# huh? Yellow mystery snail



## danilykins (Dec 22, 2010)

I noticed that my YMS didn't move for a couple of days, didn't worry too much as lots like to move at night, but I just went to feed the guppies and the shell was in the same place (up on a silk plant) and its body was on the gravel *td it looks like the guppies might have been feeding off the body. 2 questions... 1) why did the snail up and die on me??? and 2) will the guppies be ok if they fed on the dead body of the snail?
All water parameters are normal, just did a check. Could the plants that I planted have cause him to get sick and die?? The good news is, I bought him on the 21st of Dec from Petsmart and they have a 14day guarantee so I can bring him back and get a new one :/


----------



## AbadHabit (Sep 9, 2010)

I have taken back quite a few thins from Pet Smart. Not to say taht they are bad or anything. But their fish get a lot of rough handling on their journey to the store. I know quite a few people a 3 different pet smarts and I have heard some stories. But it sucks if it was the last one they had and don't know when they will gwt another. But I have had quite a few MS die from there. And ones that lived. I alwas save the receipt.
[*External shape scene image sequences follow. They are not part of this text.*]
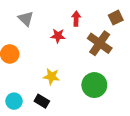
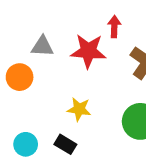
gray triangle: (26, 19) -> (42, 46), moved, turned -42
red star: (58, 36) -> (88, 51), size x1.6

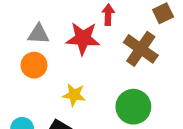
orange circle: (20, 77) -> (34, 65), moved

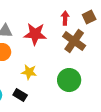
red arrow: (108, 15) -> (65, 18), moved

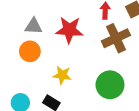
brown cross: (74, 41) -> (116, 38), turned 30

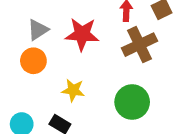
gray triangle: (33, 26) -> (38, 30), turned -36

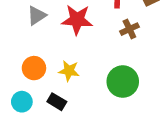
brown cross: (140, 45) -> (129, 29), size x0.6
orange circle: (33, 61) -> (34, 68), moved

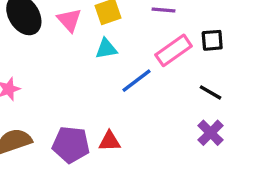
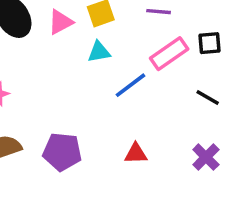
pink triangle: (69, 20) -> (60, 22), turned 44
purple cross: (211, 133) -> (206, 157), moved
red triangle: (110, 141) -> (136, 154), moved

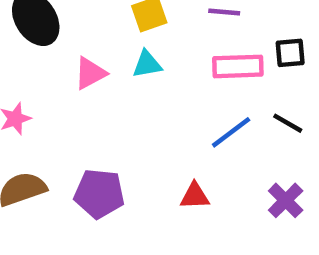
pink triangle: (60, 22) -> (90, 73), moved
pink rectangle: (169, 54) -> (238, 66), turned 33
blue line: (131, 85) -> (231, 132), moved

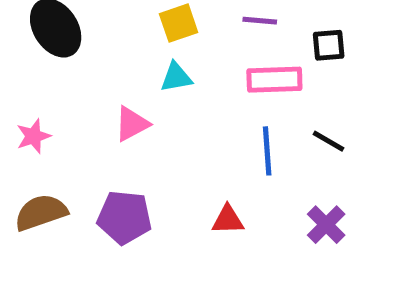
black square: (290, 53) -> (329, 45), moved
pink triangle: (90, 73) -> (132, 124), moved
blue line: (231, 132) -> (267, 151), turned -57

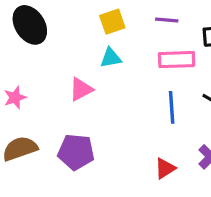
red triangle: (228, 220) -> (165, 168), moved, turned -30

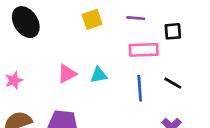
cyan triangle: (111, 58) -> (99, 75), moved

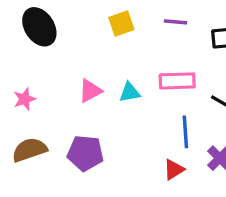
pink rectangle: (144, 50) -> (177, 81), moved
blue line: (140, 88) -> (185, 132), moved

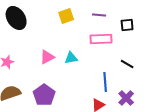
pink rectangle: (177, 81) -> (101, 39), moved
purple pentagon: (85, 153) -> (44, 95), turned 30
Don't know if it is the season or what, but mine(yellow male, regular color females), have been getting it on. Like every couple of days. I don't know if they can kill themselves that way, but the big female I have is alive, but not moving aroun much in the last few days. I'll just have to wait a see what happens. Last female I had laied her eggs(on the edge of the aquarium) then a couple days later died. As long as your water is not changeing, it won't hurt the guppys if it is fresh. But I would remove it just to be safe. I have never had and of my fish die frome eating on a dead one. But I find them in a day or less. I keep track of my fish, even the eel that I don't see for days sometime. But I look. Wish I had some netrites. Nifty looking and good plant cleaners. Don't know if this helped. Have a Merry New Year


----------



## danilykins (Dec 22, 2010)

The snail was still the normal pinkish color. I removed it and put the shell in a bag for the Petsmart people. I haven't had that bad luck with Petsmart its Petco that I have issues with dieing fish. Ill take it back and get a new one tomorrow, I am probably gonna get some more guppy too


----------